When a male opposition legislator criticised the service, Chief Minister Mufti retorted that it was difficult for a man to “comprehend what women went through” while travelling in passenger buses.
During our journey to the university, I ask Ms Hassan and some of the other passengers about their daily travel experiences and the horror stories are similar to what one hears from women across India.
“Travelling on a regular bus is like going to war,” Ms Hassan says. “I have to steel myself, fight my way in, push and shove others to make some space for myself.”
She recounts one particularly unpleasant experience when a man kept touching her on the knee.
“At first, I thought it was because the bus was quite crowded, but then I realised that he was doing it intentionally. I was upset, but when I confronted him, instead of moving back, he moved even closer.
“And then he started to write his phone number on his palm. I’m not someone to take things lying down, so I pushed him back, he stumbled, but then moved away from me,” she says.
Ms Hassan says a recent survey by a local group revealed that “if there were 10 women on a bus, nine got harassed” and that all her friends have stories of male passengers touching and groping them.
And in a narrative that would be all too familiar to women across India – and in many other parts of the world too – women in Kashmir said if someone misbehaved with them and they protested, they themselves were often blamed for inviting trouble.
“Other passengers look at you as if you’re the one at fault. Everyone blames you, everyone says it must be the woman’s fault,” says university student Sadia, who only goes by one name.
“We have two options – either to keep quiet or fight. And if you choose to fight, you have to be prepared for it to escalate,” she adds.
Ms Hassan says a male passenger once told her to “travel in your car, this bus is for everyone, it’s not an exclusive service for you” after she protested because he stood really close to her.

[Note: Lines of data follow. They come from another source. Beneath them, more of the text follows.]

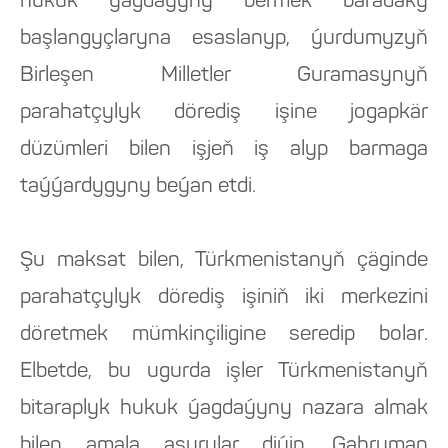
hukuk ýagdaýyny bermek baradaky
başlangyçlaryna esaslanyp, ýurdumyzyň
Birleşen Milletler Guramasynyň
parahatçylyk dörediş işine jogapkär
düzümleri bilen işjeň iş alyp barmaga
taýýardygyny beýan etdi.
Şu maksat bilen, Türkmenistanyň çäginde
parahatçylyk dörediş işiniň iki merkezini
döretmek mümkinçiligine seredip bolar.
Elbetde, bu ugurda işler Türkmenistanyň
bitaraplyk hukuk ýagdaýyny nazara almak
bilen amala aşyrylar diýip, Gahryman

“Women have to put up with this sort of bad behaviour regularly. I appreciate the chief minister for thinking of this bus service. It seems finally our prayers have been answered,” she says.
In the first 20 minutes of our journey, it becomes obvious that this service is hugely popular – the bus is now full, there are nearly 50 passengers on it, all the seats are taken and many women are standing in the aisle.
Most of the passengers are university students while some are teachers and they all say that they’ve been travelling on this bus regularly since the service started.
Student Haifa Ali says “it’s great fun to see men waiting at the bus stop while our bus just drives past them”.
Rifat Mir, a government health official, says the bus service has made her life “very easy”.
“I take it every day to and from my workplace,” she says. “It’s clean, it’s always on time, there’s no jostling and it’s very safe.”
Mrs Mir and other passengers now want the government to start similar bus services on all city routes.
Transport department official Mushtaq Ahmed Chanda told the BBC he had received about 30 emails, mostly from female students, asking him to expand the service.
“We will be starting two more women’s-only buses within a month,” he says, but adds that service is running at a loss and unless the government helps with the funding, they may not be able to sustain it for long.
That would be a massive let down for passengers like Ms Hassan.
“This is the first time I’ve travelled on this bus, but I’ve enjoyed this journey immensely. It doesn’t feel like public transport.
“I appeal to the government to introduce these women’s buses on all routes across the city. This will give women the confidence to step out of their homes and take on the world,” she says.